Publication number: CN107122746B
Application number: CN201710294505.7A
Authority: CN
Inventors: 谷源涛; 侯奇; 车向前
Original assignee: Tsinghua University
Current assignee: Tsinghua University
Priority date: 2017-04-28
Filing date: 2017-04-28
Publication date: 2020-01-21
Anticipated expiration: 2037-04-28
Also published as: CN107122746A

Abstract

The present disclosure relates to a video analysis apparatus, a method and a computer-readable storage medium, including a video analysis apparatus, characterized by comprising: an ideal position determination unit configured to determine ideal positions of a plurality of objects in a video using a predetermined arrangement pattern of the plurality of objects; a geometric transformation establishing unit configured to establish a geometric transformation of initial positions of the plurality of objects into ideal positions using a coordinate transformation method; and a precise position obtaining unit configured to obtain precise positions of the plurality of objects according to an inverse transformation of the geometrically transformed mapping matrix. The video analysis apparatus, method, and computer-readable storage medium according to aspects of the present disclosure can improve the accuracy of positioning objects in a video by using a predetermined arrangement pattern of a plurality of objects in the video.

Description

Video analysis apparatus, method, and computer-readable storage medium

Technical Field

The present disclosure relates to the field of video analytics, and more particularly to locating multiple objects in a video through video analytics.

Background

Video analysis, and in particular, positioning analysis of objects appearing in video, and the like, have wide application across disciplines. For example, in the biological context, animal behavior is an important research direction, and algorithms for automatically analyzing animal behavior videos are increasingly applied to the field. Automatic extraction and segmentation of objects in the video is an important step of an automatic analysis method. However, the conventional extraction algorithm generally has the problems of poor positioning accuracy, missing detection of the object position and the like, and the automation of the process is seriously influenced.

Disclosure of Invention

The present inventors have appreciated that existing video analysis algorithms do not take full advantage of the inherent information between objects in the video. In view of the above, the present disclosure proposes a video analysis apparatus, method and computer-readable storage medium.

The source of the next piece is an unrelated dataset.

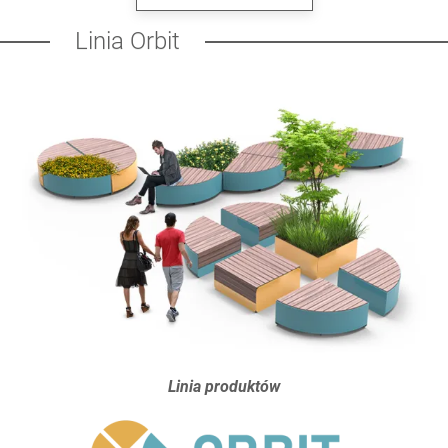
Linia Orbit
Linia produktów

According to an aspect of the present disclosure, there is provided a video analysis apparatus, comprising: an ideal position determination unit configured to determine ideal positions of a plurality of objects in a video using a predetermined arrangement pattern of the plurality of objects; a geometric transformation establishing unit configured to establish a geometric transformation of initial positions of the plurality of objects into ideal positions using a coordinate transformation method; and a precise position obtaining unit configured to obtain precise positions of the plurality of objects according to an inverse transformation of the geometrically transformed mapping matrix. The video analysis apparatus, method, and computer-readable storage medium according to aspects of the present disclosure can improve the accuracy of positioning objects in a video by using a predetermined arrangement pattern of a plurality of objects in the video.

In one possible implementation, the predetermined arrangement pattern includes a substantially centrosymmetric arrangement.

In one possible implementation, the ideal position determining unit is configured to specify, for the predetermined arrangement pattern, a direction, a scale, and a coordinate origin of arrangement thereof to determine ideal positions of the plurality of objects in an ideal case.

In one possible implementation, the geometric transformation comprises an affine transformation or a perspective transformation; the precise position obtaining unit is configured to solve an inverse transformation of the mapping matrix of the affine transformation or the perspective transformation, apply the inverse transformation to ideal positions of the plurality of objects, to obtain precise positions of the plurality of objects.

In one possible implementation, the plurality of objects are a plurality of insect platforms at which insects can move, and the predetermined arrangement pattern is a regular polygonal arrangement.

In one possible implementation, the video analysis device further includes: an initial position obtaining unit configured to preliminarily obtain positions of the plurality of objects as the initial positions using shape information of the plurality of objects, wherein the preliminarily obtaining the positions of the plurality of objects includes: extracting a plurality of frames from the video, detecting positions of the shapes of the plurality of objects in the plurality of frames, clustering the positions into the number of the objects, and obtaining the initial position.

According to another aspect of the present disclosure, there is provided a video analysis method, including: determining ideal positions of a plurality of objects in a video by using a preset arrangement mode of the plurality of objects; establishing a geometric transformation from the initial positions of the plurality of objects to ideal positions by using a coordinate transformation method; obtaining the precise positions of the plurality of objects according to an inverse transformation of the geometrically transformed mapping matrix.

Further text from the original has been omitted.